Finally, the script to rebuild the search engine metadata (build_words.pl) is now *much* faster – something of the order of 40 times faster according to my tests. It does have the very minor drawback that you can now only use it on an “offline” system, because the metadata will be unusable during the rebuild.

Other Miscellaneous Changes

Deferred Updates

Two types of update are now done using the “DeferredUpdate” module – which simply means that some data describing the update to be done later is appended to a text log file, and something else will come along later and actually do the update. The updates in question are TRM lookup count and artist alias usage count.

Clearly this means that the main request now goes significantly faster. There are two caveats to this however.

  • the process to subsequently apply the updates in the log file isn’t yet written
  • the other day we managed to lose most of the log file (we’re not sure why this happened exactly) – so that’s about two weeks worth of TRM lookup counts / artist alias usage counts lost.

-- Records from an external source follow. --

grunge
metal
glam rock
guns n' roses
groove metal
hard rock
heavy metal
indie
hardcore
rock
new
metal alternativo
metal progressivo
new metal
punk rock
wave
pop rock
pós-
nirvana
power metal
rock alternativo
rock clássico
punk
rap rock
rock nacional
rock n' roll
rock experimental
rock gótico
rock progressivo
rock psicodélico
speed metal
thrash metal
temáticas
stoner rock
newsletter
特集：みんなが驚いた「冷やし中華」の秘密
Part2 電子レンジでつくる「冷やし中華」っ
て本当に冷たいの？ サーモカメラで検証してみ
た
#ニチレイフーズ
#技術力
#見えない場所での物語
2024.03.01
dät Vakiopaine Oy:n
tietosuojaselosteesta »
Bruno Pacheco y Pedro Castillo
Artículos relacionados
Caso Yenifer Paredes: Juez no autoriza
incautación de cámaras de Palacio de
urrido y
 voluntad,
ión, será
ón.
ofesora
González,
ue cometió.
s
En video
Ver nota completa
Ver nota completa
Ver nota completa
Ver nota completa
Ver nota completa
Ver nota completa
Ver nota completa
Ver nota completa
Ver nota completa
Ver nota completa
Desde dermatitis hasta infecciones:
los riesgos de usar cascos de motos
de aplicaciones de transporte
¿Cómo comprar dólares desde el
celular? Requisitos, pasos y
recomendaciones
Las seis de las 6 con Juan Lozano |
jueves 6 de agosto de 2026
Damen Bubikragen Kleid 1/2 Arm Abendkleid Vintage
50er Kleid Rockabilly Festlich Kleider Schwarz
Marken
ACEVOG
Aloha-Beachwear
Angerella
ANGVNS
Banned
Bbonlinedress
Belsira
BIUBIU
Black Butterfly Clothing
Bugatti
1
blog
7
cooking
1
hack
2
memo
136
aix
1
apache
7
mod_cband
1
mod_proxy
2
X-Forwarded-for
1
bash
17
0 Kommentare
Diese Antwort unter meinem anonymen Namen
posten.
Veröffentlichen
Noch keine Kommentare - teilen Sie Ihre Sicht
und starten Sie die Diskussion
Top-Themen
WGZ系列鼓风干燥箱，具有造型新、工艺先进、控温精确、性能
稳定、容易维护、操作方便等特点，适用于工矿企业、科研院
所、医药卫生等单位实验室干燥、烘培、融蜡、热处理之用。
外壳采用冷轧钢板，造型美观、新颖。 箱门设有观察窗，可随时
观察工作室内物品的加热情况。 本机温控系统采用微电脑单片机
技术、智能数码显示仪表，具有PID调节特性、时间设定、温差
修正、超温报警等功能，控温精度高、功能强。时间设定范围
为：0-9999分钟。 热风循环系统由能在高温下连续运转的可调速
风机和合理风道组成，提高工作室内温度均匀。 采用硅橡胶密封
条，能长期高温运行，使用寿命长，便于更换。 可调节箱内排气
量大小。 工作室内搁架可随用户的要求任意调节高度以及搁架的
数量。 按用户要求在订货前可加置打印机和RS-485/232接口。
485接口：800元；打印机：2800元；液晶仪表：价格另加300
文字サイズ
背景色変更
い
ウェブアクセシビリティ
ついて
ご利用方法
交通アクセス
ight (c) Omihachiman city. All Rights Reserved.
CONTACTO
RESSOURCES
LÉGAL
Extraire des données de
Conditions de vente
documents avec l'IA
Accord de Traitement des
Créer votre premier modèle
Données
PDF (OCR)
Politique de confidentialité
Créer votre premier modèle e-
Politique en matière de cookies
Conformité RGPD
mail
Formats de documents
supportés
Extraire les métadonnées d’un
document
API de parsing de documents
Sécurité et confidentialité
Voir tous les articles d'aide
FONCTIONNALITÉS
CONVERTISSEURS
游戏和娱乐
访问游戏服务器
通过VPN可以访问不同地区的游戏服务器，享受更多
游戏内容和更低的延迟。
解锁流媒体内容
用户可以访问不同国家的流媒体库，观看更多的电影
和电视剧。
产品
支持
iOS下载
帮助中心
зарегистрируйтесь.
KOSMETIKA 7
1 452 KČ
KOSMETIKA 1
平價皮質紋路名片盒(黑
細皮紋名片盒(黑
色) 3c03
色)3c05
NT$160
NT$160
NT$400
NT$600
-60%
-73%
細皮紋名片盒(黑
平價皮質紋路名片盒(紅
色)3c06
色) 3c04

Well, it’s only usage data.

Other changes

$artist->LoadByName has had a simple but effective speed-up added. The old behaviour was just to do a case-insensitive search straight away, but that doesn’t use an index; so now we try a case-sensitive search on some obvious variations (e.g. all lower case, all upper case, Title Case etc) – which does use the index – before resorting to a full table scan.

RDFDump.pl used to be /really/ verbose. It’s now only that verbose if standard input is a terminal.

Moves have been made towards using separate HTTP vhosts for web pages / RDF requests.

Removed pointless and slow code when inserting “add album” moderations.

Added a little mod_perl magic to write the moderator name into the Apache access logs, and the RDF query name too (for mq_2_1.pl).

Fixed support for running an HTTP proxy in front of the mod_perl server.

MISCELLANY

All references to lyrics/synctext support has been removed.